Provided entries:

-- Opening Marker --

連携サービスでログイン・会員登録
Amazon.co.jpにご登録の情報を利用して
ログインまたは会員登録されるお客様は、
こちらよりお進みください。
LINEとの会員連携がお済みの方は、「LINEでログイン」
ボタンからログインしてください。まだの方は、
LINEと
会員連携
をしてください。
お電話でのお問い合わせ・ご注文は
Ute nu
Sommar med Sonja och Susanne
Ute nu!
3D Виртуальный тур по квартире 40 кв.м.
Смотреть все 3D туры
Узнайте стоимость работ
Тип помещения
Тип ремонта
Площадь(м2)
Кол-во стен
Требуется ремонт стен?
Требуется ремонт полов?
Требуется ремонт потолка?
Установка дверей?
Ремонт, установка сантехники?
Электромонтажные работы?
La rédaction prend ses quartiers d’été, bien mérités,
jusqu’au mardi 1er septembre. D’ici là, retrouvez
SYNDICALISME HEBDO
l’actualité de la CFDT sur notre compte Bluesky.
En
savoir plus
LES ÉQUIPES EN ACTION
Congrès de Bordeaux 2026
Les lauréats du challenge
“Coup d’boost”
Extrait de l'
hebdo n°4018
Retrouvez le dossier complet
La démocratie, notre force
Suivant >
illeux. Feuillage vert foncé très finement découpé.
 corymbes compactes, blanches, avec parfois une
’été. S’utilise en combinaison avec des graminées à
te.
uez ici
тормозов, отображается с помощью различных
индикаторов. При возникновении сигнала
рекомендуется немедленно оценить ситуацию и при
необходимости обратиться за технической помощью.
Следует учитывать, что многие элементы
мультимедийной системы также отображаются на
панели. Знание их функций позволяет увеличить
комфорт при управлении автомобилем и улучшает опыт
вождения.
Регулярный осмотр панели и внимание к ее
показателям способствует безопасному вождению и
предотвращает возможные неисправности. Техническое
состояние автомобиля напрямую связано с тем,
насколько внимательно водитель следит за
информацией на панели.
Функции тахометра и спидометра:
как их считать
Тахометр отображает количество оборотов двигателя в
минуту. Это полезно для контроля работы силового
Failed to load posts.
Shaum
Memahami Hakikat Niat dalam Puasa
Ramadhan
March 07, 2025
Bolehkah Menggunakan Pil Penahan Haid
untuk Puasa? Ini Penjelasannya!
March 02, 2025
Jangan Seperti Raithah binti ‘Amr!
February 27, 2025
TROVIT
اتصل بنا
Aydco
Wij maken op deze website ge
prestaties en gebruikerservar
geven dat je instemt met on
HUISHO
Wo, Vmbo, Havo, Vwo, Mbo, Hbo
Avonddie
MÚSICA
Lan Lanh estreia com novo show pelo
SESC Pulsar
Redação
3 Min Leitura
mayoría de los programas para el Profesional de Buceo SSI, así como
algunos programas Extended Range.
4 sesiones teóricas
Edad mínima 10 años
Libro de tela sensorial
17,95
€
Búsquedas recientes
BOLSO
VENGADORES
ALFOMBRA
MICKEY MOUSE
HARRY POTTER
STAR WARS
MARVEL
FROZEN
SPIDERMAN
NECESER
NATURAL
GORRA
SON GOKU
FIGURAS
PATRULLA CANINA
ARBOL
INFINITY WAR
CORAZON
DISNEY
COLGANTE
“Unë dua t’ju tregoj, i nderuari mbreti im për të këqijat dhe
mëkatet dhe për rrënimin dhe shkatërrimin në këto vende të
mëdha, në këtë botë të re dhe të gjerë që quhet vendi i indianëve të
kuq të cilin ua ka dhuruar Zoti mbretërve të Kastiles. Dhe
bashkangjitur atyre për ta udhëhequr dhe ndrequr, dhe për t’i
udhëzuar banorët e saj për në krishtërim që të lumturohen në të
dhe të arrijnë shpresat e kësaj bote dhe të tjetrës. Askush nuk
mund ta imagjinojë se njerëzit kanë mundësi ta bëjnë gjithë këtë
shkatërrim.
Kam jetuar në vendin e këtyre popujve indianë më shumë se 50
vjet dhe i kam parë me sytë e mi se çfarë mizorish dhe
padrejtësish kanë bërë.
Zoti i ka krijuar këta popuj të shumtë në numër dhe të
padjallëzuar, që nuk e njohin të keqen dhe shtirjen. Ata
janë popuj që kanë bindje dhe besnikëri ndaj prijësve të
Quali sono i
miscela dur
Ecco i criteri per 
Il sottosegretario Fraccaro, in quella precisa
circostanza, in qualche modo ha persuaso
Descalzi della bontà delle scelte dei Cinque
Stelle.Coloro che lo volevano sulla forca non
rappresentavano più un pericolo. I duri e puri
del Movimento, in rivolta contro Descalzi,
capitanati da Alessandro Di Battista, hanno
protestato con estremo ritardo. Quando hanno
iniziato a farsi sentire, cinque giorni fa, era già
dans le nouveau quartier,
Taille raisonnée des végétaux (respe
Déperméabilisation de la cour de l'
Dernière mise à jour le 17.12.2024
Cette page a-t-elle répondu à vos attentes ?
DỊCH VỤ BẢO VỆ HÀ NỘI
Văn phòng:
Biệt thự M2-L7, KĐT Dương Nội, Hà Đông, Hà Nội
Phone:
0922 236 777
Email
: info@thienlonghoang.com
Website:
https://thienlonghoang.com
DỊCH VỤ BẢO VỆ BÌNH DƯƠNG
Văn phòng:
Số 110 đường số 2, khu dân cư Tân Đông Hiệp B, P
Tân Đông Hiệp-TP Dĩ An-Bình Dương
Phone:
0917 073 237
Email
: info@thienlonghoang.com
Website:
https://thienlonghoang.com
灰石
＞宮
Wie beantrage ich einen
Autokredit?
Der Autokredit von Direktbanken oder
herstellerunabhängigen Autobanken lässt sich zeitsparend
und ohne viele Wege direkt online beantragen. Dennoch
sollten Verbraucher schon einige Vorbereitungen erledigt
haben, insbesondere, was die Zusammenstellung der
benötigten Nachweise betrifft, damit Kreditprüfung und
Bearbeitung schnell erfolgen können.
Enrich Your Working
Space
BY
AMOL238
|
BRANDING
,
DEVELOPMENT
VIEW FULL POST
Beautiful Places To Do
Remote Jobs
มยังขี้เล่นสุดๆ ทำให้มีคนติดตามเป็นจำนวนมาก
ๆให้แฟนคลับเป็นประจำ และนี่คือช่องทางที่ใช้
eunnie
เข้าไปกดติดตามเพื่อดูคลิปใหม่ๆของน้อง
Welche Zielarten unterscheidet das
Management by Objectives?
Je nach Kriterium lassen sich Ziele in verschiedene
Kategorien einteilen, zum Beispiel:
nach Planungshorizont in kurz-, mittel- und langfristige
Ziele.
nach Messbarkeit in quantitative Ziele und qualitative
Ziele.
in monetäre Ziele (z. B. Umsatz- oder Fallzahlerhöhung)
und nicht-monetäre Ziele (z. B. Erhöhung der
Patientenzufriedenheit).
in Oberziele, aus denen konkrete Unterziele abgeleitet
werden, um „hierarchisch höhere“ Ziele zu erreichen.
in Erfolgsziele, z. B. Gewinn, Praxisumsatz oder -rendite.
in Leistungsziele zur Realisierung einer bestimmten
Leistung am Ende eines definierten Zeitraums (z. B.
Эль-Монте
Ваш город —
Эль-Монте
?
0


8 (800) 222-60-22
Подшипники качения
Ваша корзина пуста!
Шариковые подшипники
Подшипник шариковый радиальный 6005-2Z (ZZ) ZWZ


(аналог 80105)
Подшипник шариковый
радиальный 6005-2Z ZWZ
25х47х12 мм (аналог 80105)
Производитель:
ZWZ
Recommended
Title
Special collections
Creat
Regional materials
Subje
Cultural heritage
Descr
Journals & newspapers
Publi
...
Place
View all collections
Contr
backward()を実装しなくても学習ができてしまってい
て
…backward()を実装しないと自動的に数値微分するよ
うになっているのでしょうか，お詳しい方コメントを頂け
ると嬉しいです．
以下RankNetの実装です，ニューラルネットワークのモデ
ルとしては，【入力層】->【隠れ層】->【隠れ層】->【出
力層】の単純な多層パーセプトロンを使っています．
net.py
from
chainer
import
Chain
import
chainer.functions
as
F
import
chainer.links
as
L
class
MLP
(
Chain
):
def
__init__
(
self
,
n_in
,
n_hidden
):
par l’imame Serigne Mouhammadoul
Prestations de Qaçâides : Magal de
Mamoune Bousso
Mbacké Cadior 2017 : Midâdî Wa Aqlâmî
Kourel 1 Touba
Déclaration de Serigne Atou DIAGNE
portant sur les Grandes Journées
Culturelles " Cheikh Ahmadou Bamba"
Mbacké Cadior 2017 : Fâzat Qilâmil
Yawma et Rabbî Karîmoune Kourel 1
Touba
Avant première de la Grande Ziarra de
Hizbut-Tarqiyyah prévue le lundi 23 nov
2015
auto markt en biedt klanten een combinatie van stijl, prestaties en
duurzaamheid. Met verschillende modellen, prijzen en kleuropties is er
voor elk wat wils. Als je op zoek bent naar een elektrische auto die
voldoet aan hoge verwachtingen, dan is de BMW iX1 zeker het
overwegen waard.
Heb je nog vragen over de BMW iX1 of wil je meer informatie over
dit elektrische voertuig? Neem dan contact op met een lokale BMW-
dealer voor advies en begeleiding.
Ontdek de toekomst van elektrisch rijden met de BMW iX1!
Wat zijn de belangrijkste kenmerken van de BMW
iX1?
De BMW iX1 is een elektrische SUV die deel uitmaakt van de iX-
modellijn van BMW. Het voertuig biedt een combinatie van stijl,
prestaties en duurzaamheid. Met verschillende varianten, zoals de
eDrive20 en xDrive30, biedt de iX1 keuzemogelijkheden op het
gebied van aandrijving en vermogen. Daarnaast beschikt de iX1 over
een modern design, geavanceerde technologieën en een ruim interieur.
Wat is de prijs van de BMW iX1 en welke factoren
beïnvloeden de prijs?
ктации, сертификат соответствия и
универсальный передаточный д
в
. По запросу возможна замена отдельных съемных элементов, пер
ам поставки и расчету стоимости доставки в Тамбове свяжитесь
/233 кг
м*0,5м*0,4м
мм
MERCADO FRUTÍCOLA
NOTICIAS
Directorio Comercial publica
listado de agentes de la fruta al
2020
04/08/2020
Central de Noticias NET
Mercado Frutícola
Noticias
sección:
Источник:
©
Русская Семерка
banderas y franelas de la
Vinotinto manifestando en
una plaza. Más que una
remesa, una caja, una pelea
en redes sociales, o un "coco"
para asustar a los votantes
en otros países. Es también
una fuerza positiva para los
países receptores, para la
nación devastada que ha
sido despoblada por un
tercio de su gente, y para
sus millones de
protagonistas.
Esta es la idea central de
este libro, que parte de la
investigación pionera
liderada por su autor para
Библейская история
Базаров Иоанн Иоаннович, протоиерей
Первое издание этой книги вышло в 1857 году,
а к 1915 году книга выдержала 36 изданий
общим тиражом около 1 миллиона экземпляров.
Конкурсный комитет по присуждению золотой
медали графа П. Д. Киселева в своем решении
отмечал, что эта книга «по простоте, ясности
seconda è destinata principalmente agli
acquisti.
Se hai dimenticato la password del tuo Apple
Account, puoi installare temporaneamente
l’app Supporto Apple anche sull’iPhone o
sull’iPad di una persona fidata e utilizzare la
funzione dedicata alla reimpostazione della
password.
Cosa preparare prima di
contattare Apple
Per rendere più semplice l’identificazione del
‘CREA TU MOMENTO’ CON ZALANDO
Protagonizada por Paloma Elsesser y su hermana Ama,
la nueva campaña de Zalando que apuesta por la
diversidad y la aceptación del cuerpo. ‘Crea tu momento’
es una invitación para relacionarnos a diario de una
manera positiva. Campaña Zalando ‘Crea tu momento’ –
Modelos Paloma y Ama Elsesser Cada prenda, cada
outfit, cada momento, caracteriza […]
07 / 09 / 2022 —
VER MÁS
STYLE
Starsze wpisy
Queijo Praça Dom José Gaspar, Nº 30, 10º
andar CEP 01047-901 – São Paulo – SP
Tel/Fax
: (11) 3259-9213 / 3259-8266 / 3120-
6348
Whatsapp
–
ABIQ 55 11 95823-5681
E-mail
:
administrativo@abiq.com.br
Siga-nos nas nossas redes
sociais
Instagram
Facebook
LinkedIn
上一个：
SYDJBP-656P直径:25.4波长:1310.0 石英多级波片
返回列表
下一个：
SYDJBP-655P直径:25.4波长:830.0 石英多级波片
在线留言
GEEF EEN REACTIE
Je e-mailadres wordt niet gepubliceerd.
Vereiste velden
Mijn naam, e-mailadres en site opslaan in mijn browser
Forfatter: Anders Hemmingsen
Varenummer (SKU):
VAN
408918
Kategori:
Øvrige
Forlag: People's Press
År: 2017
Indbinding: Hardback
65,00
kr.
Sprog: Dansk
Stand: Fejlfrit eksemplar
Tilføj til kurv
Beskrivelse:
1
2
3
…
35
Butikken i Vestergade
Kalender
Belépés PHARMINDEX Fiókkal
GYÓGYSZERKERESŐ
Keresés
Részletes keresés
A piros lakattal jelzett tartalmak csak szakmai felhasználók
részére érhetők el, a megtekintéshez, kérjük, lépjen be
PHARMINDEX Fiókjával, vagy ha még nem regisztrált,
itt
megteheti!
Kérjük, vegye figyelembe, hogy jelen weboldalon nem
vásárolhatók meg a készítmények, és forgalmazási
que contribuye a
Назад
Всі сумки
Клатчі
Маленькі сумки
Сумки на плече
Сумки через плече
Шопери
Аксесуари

-- Closing Marker --

The task:
From the records above, transcribe exactly the run of lines that opens with the line holding "una plaza. Más que una" and closes with the line holding "Queijo Praça Dom José Gaspar, Nº 30, 10º", both included.

Exercise output:
una plaza. Más que una
remesa, una caja, una pelea
en redes sociales, o un "coco"
para asustar a los votantes
en otros países. Es también
una fuerza positiva para los
países receptores, para la
nación devastada que ha
sido despoblada por un
tercio de su gente, y para
sus millones de
protagonistas.
Esta es la idea central de
este libro, que parte de la
investigación pionera
liderada por su autor para
Библейская история
Базаров Иоанн Иоаннович, протоиерей
Первое издание этой книги вышло в 1857 году,
а к 1915 году книга выдержала 36 изданий
общим тиражом около 1 миллиона экземпляров.
Конкурсный комитет по присуждению золотой
медали графа П. Д. Киселева в своем решении
отмечал, что эта книга «по простоте, ясности
seconda è destinata principalmente agli
acquisti.
Se hai dimenticato la password del tuo Apple
Account, puoi installare temporaneamente
l’app Supporto Apple anche sull’iPhone o
sull’iPad di una persona fidata e utilizzare la
funzione dedicata alla reimpostazione della
password.
Cosa preparare prima di
contattare Apple
Per rendere più semplice l’identificazione del
‘CREA TU MOMENTO’ CON ZALANDO
Protagonizada por Paloma Elsesser y su hermana Ama,
la nueva campaña de Zalando que apuesta por la
diversidad y la aceptación del cuerpo. ‘Crea tu momento’
es una invitación para relacionarnos a diario de una
manera positiva. Campaña Zalando ‘Crea tu momento’ –
Modelos Paloma y Ama Elsesser Cada prenda, cada
outfit, cada momento, caracteriza […]
07 / 09 / 2022 —
VER MÁS
STYLE
Starsze wpisy
Queijo Praça Dom José Gaspar, Nº 30, 10º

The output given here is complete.